As part of the ongoing efforts to attract more graduates to choose general medicine, the RACGP launched its new model of general medicine education in April of this year – Community training led by the RACGP profession – following the announcement in 2017 of the return of the Australian General Practice Training (AGPT) program to RACGP.
Describing the college’s operating model for managing and implementing the AGPT * program and the Distance Vocational Training Program (RVTS), the model also prompts young physicians to train in rural and remote communities, where the shortage of workforce is getting worse.
Although recognized as a national problem, one state in particular need of general practitioners is Tasmania, where the ‘catastrophe’ shortage in rural areas is having an impact on the health of patients and communities, according to the president of the RACGP. Tasmania, Dr Tim Jackson.
“At the moment, we have about 50 positions available at the Rural Workforce Agency to fill in Tassie,” he said. newsGP.
“Part of this college-led community training provides an opportunity to examine ways to improve the situation and the workforce, starting with the training and selection of registrars to go to rural and remote settings. . “
In a bid to help address GP shortages, the federal government announced higher group billing incentives as part of its 2020-2021 budget to encourage physician adoption and retention in rural areas. and remote.
About 10,000 rural doctors are expected to receive increased incentives to bill their patients in bulk starting in 2022, with $ 65.8 million provided to increase the incentive for rural bulk billing for physicians working in these areas.
While the additional investment in rural PMs is strongly welcomed by the RACGP, the investment must be part of a “broader and holistic policy response”, the the college budget overview shows.
For some Tasmanian GPs in small towns where there is a lack of resources and support, increased incentives for group billing ‘won’t cut it’.
Other general practitioners stay uncertain on the future of the Tasmanian workforce, even with the creation of the General Practice Incentive Fund Tasmania (GPIFT) to attract and retain physicians in the north and northwest of the state by offering a range of ‘incentives for physicians moving to the region.
Dr Jackson says that while the $ 2 million increase in GPIFT is a “step in the right direction” for rural GPs, more focus needs to be placed on connecting health services to ease the pressure on them. generalists.
“It’s probably not enough to encourage people to move,” he said.

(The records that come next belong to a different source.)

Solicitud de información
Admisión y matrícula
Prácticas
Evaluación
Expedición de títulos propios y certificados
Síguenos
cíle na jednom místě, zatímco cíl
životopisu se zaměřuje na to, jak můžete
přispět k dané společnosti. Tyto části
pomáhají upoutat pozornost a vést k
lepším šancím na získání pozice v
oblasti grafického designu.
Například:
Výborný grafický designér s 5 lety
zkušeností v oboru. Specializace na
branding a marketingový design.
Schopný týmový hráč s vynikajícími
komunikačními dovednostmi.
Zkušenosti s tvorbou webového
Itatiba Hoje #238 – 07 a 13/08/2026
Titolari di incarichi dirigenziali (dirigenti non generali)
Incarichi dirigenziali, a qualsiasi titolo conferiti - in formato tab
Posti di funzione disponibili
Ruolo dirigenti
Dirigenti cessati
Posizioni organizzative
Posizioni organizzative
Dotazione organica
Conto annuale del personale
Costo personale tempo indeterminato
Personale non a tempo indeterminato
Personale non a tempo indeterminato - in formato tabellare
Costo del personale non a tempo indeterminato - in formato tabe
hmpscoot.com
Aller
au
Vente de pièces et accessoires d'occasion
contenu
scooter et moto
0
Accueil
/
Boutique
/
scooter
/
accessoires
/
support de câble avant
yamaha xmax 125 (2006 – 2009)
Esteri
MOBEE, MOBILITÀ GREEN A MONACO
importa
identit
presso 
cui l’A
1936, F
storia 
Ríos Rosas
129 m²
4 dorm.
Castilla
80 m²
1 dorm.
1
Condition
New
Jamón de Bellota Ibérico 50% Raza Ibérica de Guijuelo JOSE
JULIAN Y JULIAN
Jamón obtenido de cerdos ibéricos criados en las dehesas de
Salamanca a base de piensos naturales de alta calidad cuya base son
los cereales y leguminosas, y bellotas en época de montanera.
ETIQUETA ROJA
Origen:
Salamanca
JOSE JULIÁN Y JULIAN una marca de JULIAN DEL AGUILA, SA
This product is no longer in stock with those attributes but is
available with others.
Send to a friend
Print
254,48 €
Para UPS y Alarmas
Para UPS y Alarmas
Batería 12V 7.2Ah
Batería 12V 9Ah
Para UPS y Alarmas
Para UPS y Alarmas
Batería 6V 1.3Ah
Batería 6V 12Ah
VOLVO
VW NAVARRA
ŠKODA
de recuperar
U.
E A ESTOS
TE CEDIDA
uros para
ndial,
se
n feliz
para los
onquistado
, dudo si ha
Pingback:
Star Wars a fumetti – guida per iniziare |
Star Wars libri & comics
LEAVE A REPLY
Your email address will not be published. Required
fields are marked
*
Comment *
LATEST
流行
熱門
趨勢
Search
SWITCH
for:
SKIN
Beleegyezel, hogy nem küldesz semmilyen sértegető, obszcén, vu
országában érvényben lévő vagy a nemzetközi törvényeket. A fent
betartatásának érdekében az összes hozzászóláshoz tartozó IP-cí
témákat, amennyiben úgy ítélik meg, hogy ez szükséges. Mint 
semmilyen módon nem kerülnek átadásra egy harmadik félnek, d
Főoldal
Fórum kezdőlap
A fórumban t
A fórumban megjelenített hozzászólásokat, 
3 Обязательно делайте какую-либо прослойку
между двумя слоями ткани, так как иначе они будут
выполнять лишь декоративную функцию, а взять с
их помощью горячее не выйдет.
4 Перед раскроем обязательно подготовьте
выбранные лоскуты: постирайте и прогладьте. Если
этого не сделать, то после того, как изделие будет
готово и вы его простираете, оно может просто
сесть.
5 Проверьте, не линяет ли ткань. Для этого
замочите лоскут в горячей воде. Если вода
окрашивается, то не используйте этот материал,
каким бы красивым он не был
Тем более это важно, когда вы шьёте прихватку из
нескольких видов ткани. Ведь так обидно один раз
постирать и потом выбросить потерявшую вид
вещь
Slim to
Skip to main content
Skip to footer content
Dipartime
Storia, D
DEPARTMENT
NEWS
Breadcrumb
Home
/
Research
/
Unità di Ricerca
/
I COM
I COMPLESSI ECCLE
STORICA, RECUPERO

‘It really must be in part [about] financing, and in part [about] enabling wrap-around services with the paramedical providers available in these rural communities, and this needs to be a team approach, rather than just the GP trying to do everything himself.
Despite the challenges of attracting medical students to specialize as general practitioners and to live and work in rural and regional communities, there are many advantages and many have chosen to stay.
“There are misconceptions about general practice and rural practice as a career, and the benefits of this specialty. It’s an exciting and diverse career – we will do a lot more to promote it to medical students, ”said Dr Michael Clements, Rural Chair of RACGP.
“The RACGP represents the most rural and regional GPs of all groups in Australia and increases the number of highly qualified GPs across the country [through the new training model] is our priority. ‘
Dr Jackson says the college’s new training model is part of the groundwork to support physician retention in rural and remote areas.
“Through training, we try to expose what we know, [which is] that if the medical students who have just completed their university training and the newly awarded doctors have a good experience in rural and remote communities, they are more likely to return to these communities, ”he said.
“So it’s important that we help give them the best time possible when they go out and do training in remote rural communities, and then support that experience.
“In these communities, general practitioners take care of the whole family unit, with the spouse and children, so it is also an incentive to allow people to stay.”
With the roll-out of profession-led community training part of the first steps to improve the distribution of GPs, Dr Jackson said the structure of the funding model is important.
“The problem is the funding model – it has to be a blended funding model,” he said.
“Partly through health insurance, [and] partly through state and community funding councils, that sort of thing. Because to be sustainable, more funding is needed, especially for the rural and remote workforce.
‘[Training organisation] General Medicine Training Tasmania has done a good job supporting training within the state and in rural areas, and with the new plan proposed by the university, we will build on the good work.
Dr Jackson and Dr Clements are meeting this week with key healthcare players in Tasmania, including local GPs and workforce training organizations to discuss solutions for the workforce.
* Applications for the final promotion of the AGPT 2022 program are open on August 30, 2021. More information is available on the RACGP website.